For all times and festival events, visit bigforkfilmfestival.com.
Having grown up in the San Francisco Bay area, Shapero developed an affinity for film at an early age, posting up outside of theaters and spending the entire day mesmerized by the silver screen.
“When I was a kid my parents used to take me down to Universal Studios and we got to see how they made movies,” Shapero, 63, said. “It was a different world back then. It’s a different industry today.”
With films like “Casablanca” and “The Godfather” at the top of his list of favorites, Shapero’s motivation to create a local film festival was driven by a desire to share classic films with audiences the way they were designed to be viewed — on the big screen.
After he and his wife moved to Bigfork nine years ago and she became involved with a community theater group, Shapero discovered that the Bigfork Center for the Performing Arts had a film projector and he began devising the festival.

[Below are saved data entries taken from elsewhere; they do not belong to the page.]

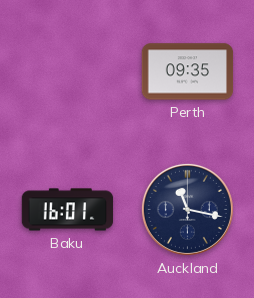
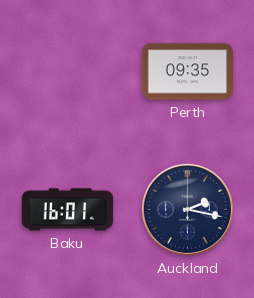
Auckland: 11:17 -> 2:17
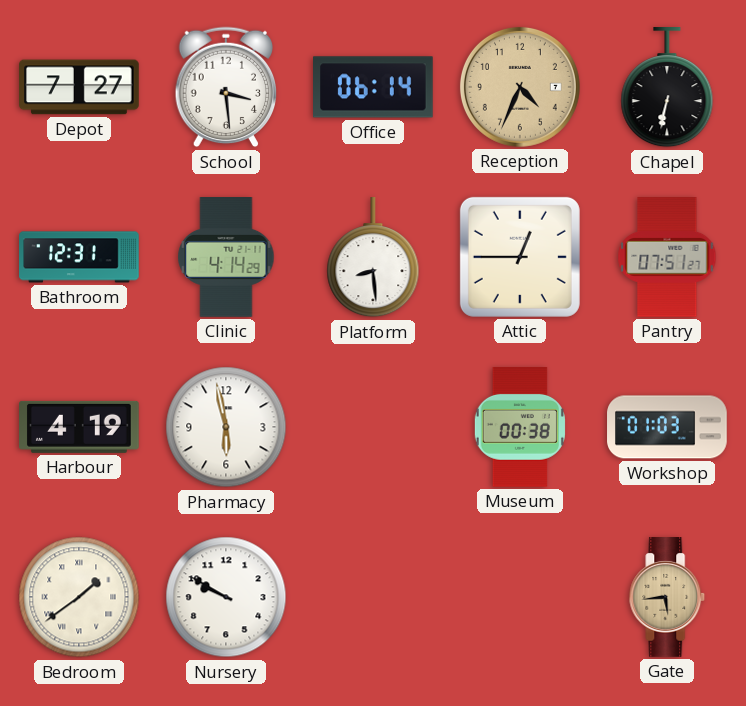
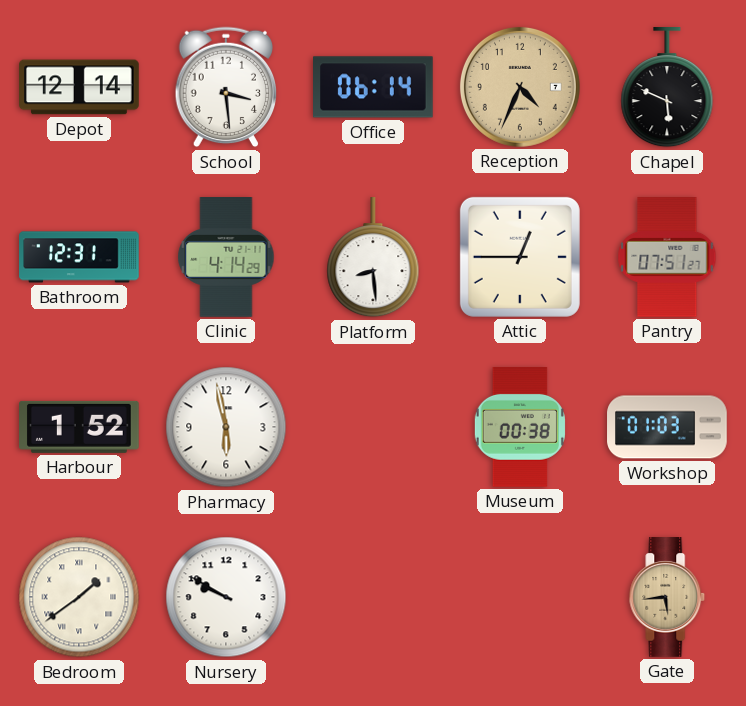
Depot: 7:27 -> 12:14
Chapel: 6:32 -> 5:49
Harbour: 4:19 -> 1:52
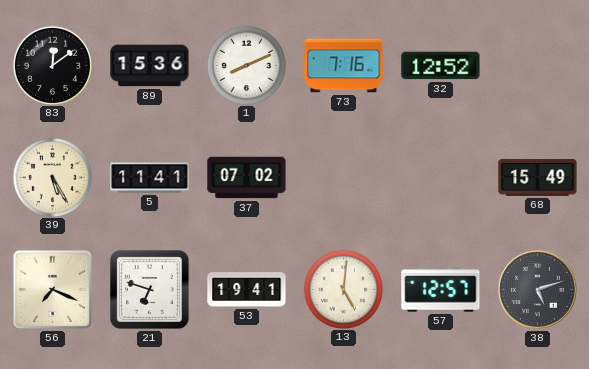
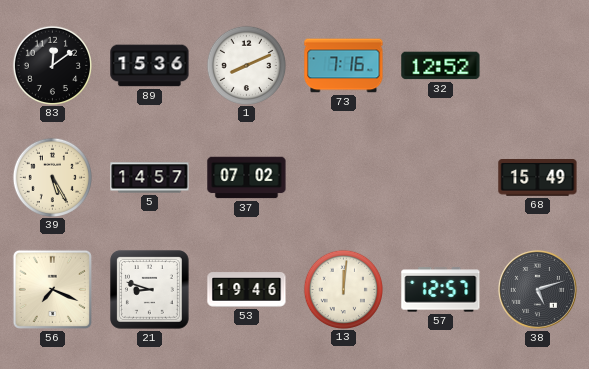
5: 11:41 -> 14:57
21: 6:48 -> 8:48
53: 19:41 -> 19:46
13: 5:01 -> 12:01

“That was my motivation to bring these films to the theater so people can see these movies in a way they have never before experienced,” he said. “I wanted to share movies so people could see them in the way they were meant to be seen.”
Not only do festival-goers have the chance to see the pictures on the big screen, but Shapero will deliver introductions before each film, while special guests include legendary cinematographer Bill Butler, who was director of photography on the film “Jaws,” and also shot “One Flew Over the Cuckoo’s Nest,” “The Conversation,” and three “Rocky” sequels, and Peter Ford, actor, biographer and son of Glenn Ford, who played the lead role in “Blackboard Jungle,” a controversial 1955 social commentary about teachers at an inner-city school.

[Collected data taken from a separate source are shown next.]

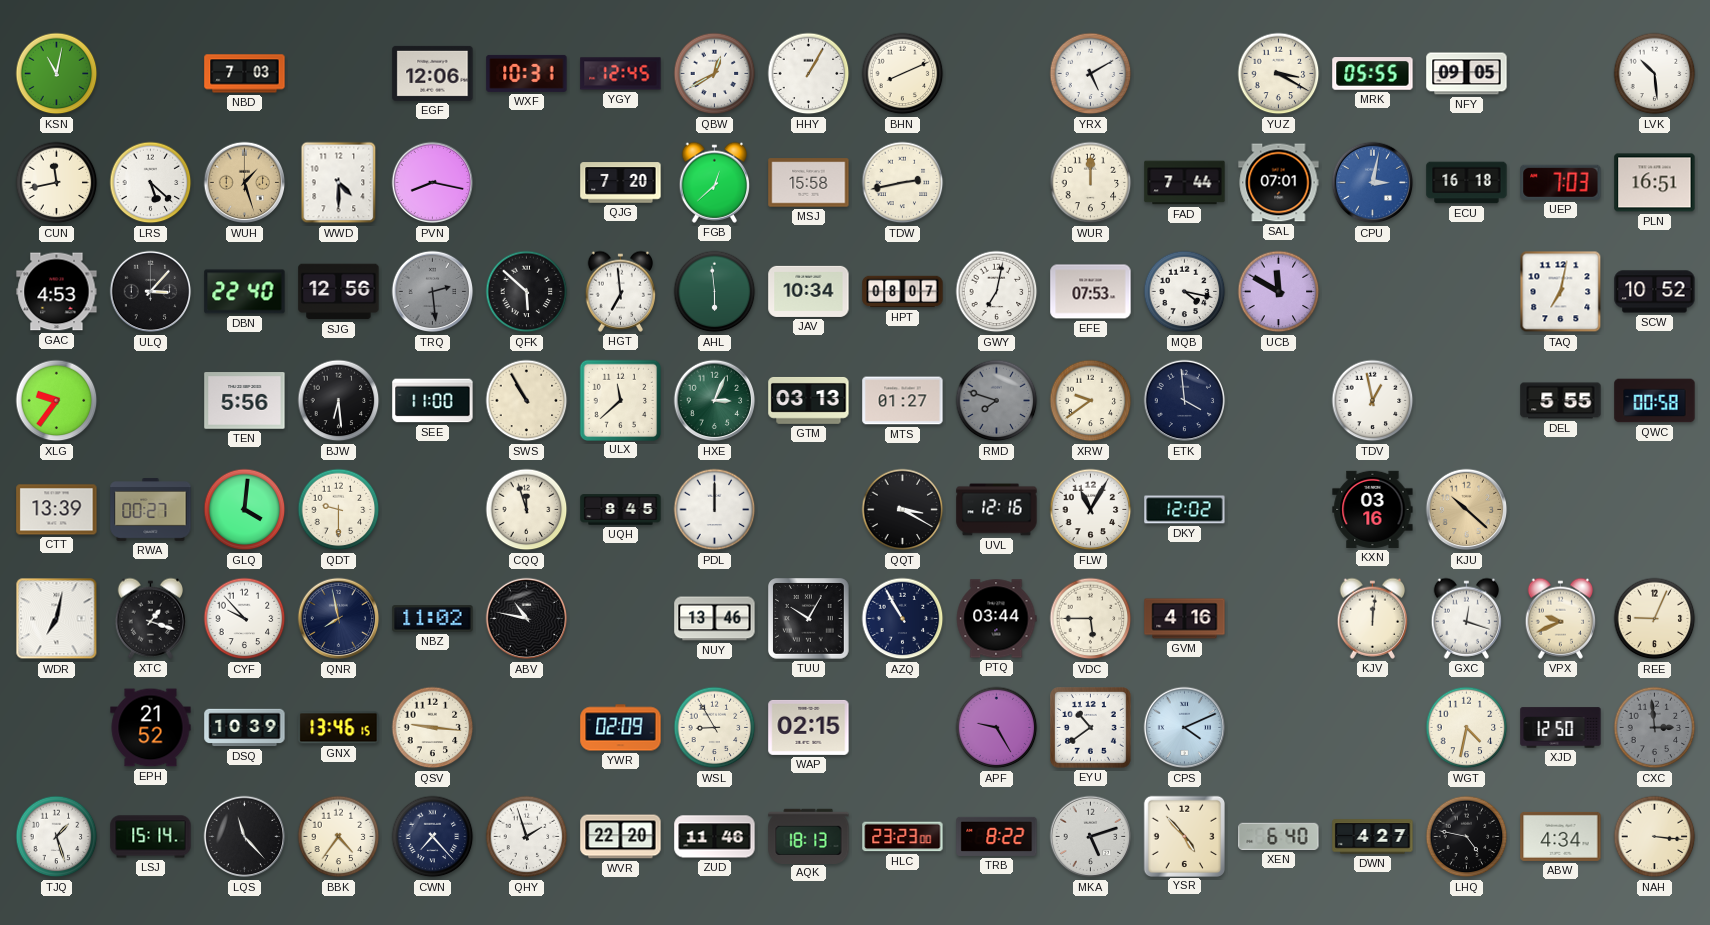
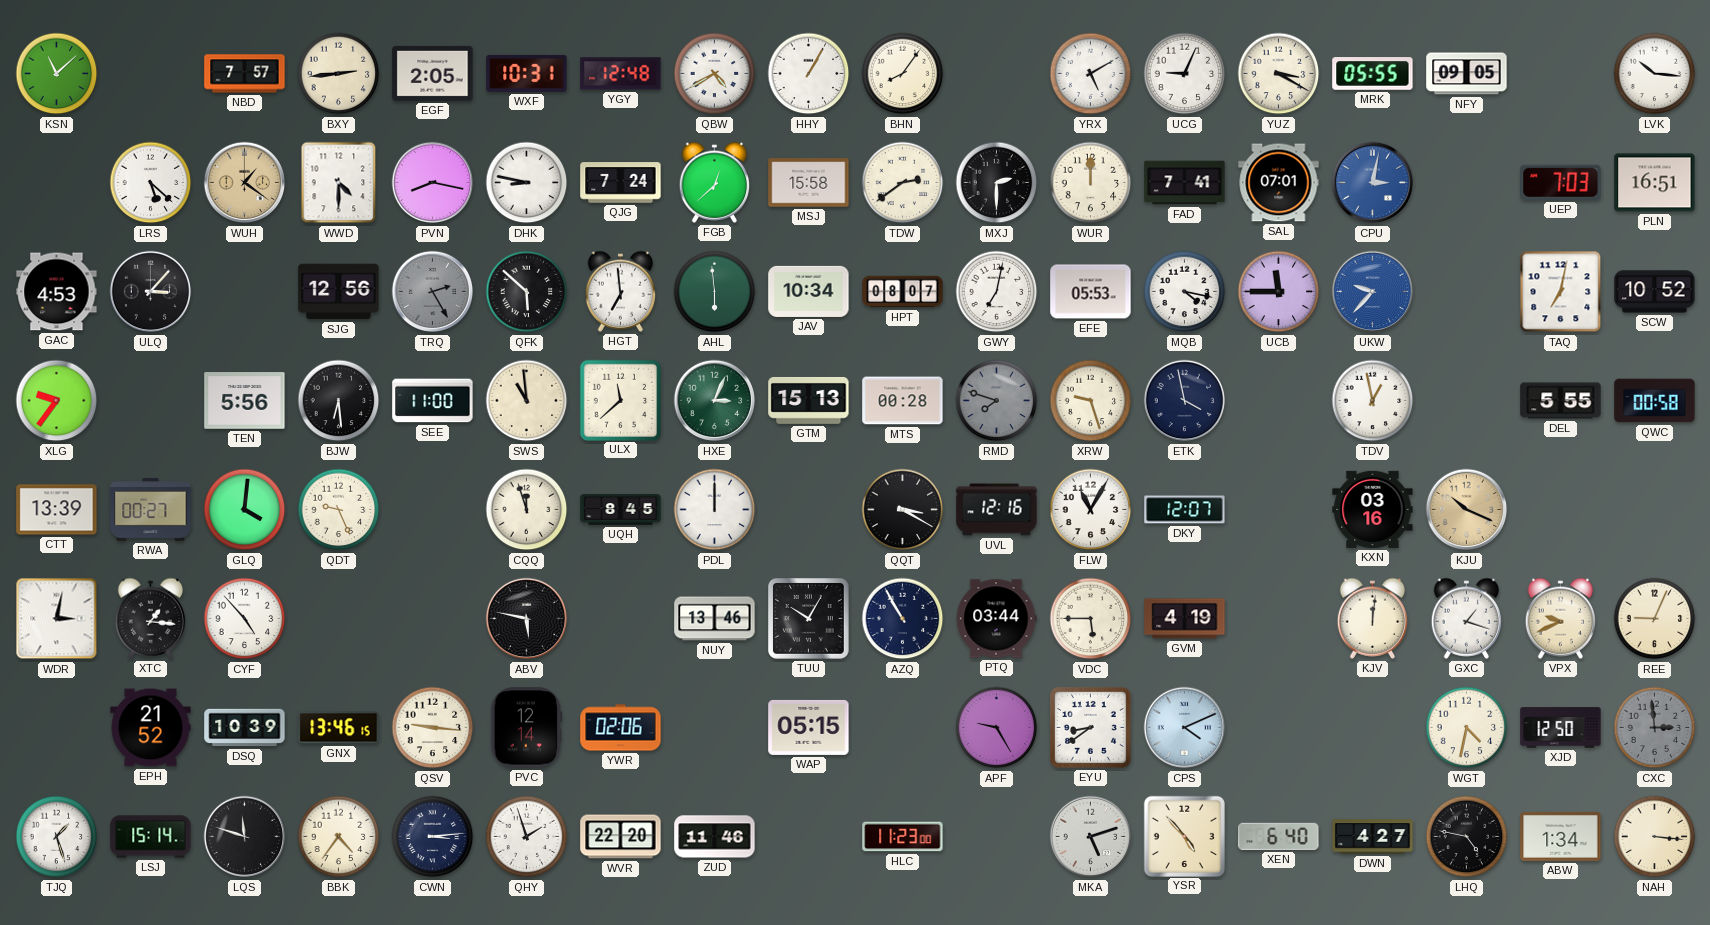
KSN: 11:02 -> 11:08
NBD: 7:03 -> 7:57
BXY: none -> 2:44
EGF: 12:06 -> 2:05
YGY: 12:45 -> 12:48
QBW: 12:40 -> 4:40
BHN: 8:11 -> 8:06
UCG: none -> 9:04
LVK: 10:29 -> 10:16
CUN: 11:43 -> none
WUH: 1:27 -> 1:21
DHK: none -> 8:47
QJG: 7:20 -> 7:24
TDW: 2:43 -> 2:39
MXJ: none -> 2:30
FAD: 7:44 -> 7:41
ECU: 16:18 -> none
DBN: 22:40 -> none
TRQ: 2:29 -> 2:25
EFE: 07:53 -> 05:53
UCB: 11:50 -> 11:45
UKW: none -> 9:37
SWS: 10:55 -> 10:59
GTM: 03:13 -> 15:13
MTS: 01:27 -> 00:28
XRW: 9:39 -> 9:27
ETK: 3:59 -> 3:58
QDT: 9:30 -> 9:26
DKY: 12:02 -> 12:07
KJU: 10:22 -> 10:19
WDR: 7:02 -> 3:02
XTC: 1:18 -> 1:16
CYF: 9:53 -> 4:53
QNR: 7:58 -> none
NBZ: 11:02 -> none
ABV: 10:47 -> 5:47
GVM: 4:16 -> 4:19
GXC: 12:18 -> 1:18
PVC: none -> 12:14
YWR: 02:09 -> 02:06
WSL: 8:55 -> none
WAP: 02:15 -> 05:15
EYU: 10:39 -> 8:39
LQS: 11:23 -> 11:48
CWN: 7:23 -> 3:14
AQK: 18:13 -> none
HLC: 23:23 -> 11:23
TRB: 8:22 -> none
ABW: 4:34 -> 1:34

“To have someone like Bill Butler attend the festival is just remarkable,” Shapero said. “He’s 97 and he worked on some of the greatest films of all time. He shot ‘Jaws’ on the coast and had to design special equipment for the underwater shots and to keep the cameras steady on rough seas. That was a challenging film to shoot and we’re looking forward to hearing his experience.”
Adult moviegoers have the option of purchasing either an All Access Pass for $30, a VIP Pass for $50 or tickets to individual showings for $10 a seat. Seniors and children 12 years or younger receive discounts.